What would you say is Github's major technical innovation?
I was interpreting technical broadly, getting most of the open source community onto their platform counts as a technical achievement IMO - anyway my point was the nontechnical press isn't going to get it and they are delivering something with genuine technical value add.

Add Atlassian in while we're at it, p sure they are a unicorn.

Github's CLI app is great though. If you use Github regularly, it's a pro install.

Subjunctive
Sep 12, 2006

✨sparkle and shine✨

Gail Wynand posted:

I was interpreting technical broadly, getting most of the open source community onto their platform counts as a technical achievement IMO - anyway my point was the nontechnical press isn't going to get it and they are delivering something with genuine technical value add.

Add Atlassian in while we're at it, p sure they are a unicorn.

Yeah, Atlassian is like 5B or something. Github is only seen as technical because it manipulates source code. It's like flickr for JS files, the innovation was product and not tech.

Boot and Rally
Apr 21, 2006

8===D
Nap Ghost

No one cares what you recall. Your whole argument is based on the motivation for research. Specifically, that in the 19th century you claim it was motivated by existing technology. You are specifically trying to draw a difference in research that is motivated by existing technology and purely scientifically motivated research to call thread denizens hypocrites for supporting green field science but not moon-shot start-ups/tech companies:

silence_kit posted:

I totally disagree. I think you have it backwards. Companies stopped pouring money into physical science research because they discovered that there wasn't that much there that they could use. The idea that if only we dumped more money into physical science research, we would in proportion have more great technological advances is a totally wrong one. Posters in this thread have no problem with accepting that kind of argument when it is applied to start-up companies and to goofy Google moon-shot projects--why do they do a 180 and totally reverse their opinion when it gets applied to science research?
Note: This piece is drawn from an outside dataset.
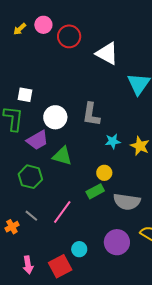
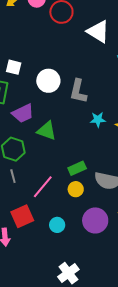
white circle: (55, 117) -> (48, 81), moved
yellow circle: (104, 173) -> (76, 189), moved
gray line: (31, 216) -> (13, 176), moved, turned 32
red square: (60, 266) -> (22, 216), moved

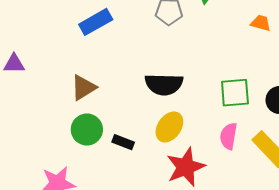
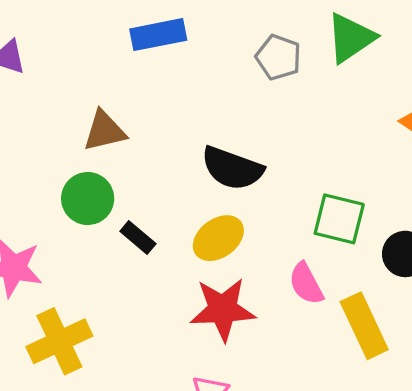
pink semicircle: (228, 136) -> (306, 284), turned -56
You fail to take into account the motivations of those "dumping money", the way in which that money is dumped and the outcomes of dumped money. You then cherry pick "more money will be more invention" to try and draw preposterous parallels. To be direct (and I am sure someone will try to pick to death and reduce the entire discussion to): the search for the origin of mass and the development of apps that allow me to rent out vacant rooms are not the same just because they both have money "dumped" into them.

Liquid Communism
Mar 9, 2004

коммунизм хранится в яичках

MickeyFinn posted:

A lot of the "everyday" inventions got there because someone was willing to pay to invent them, like the klystron (at Stanford) and semiconductor transistors (at Bell Labs). Nowadays, the guys working at Stanford can still sorta get that money (in a fiercely more competitive environment) and the guys who would be at Bell Labs are making fart apps or routines for targeting ads on Facebook. Advancement has slowed down primarily because no one can justify it on their quarterly sheets anymore.

Which is why we political wonks like to scream for government funding of basic research and for things like NASA. Tons of advances have come out of that which private industry have later run into enormous commercial success.

Dr. Fishopolis
Aug 31, 2004

ROBOT

silence_kit posted:

Hertz was able to generate and detect radio with like brass spheres and bits of wire, at room temperature, and at atmospheric pressure. In other words, he discovered physics in which could exist in 'real life' conditions. He didn't need a billion dollar instrument to detect like a one-part-in-a-billion effect in a vacuum that every other field of science would never care about. Hertz's science experiment is totally the opposite of finding the Higgs Boson.

In 1961, Crick and Watson created a model that drew on billions of dollars of research using the most cutting edge radiographic, microbiological and microscopic technology of the time. They proved a theory about a chemical compound with no practical application called deoxyribonuceic acid.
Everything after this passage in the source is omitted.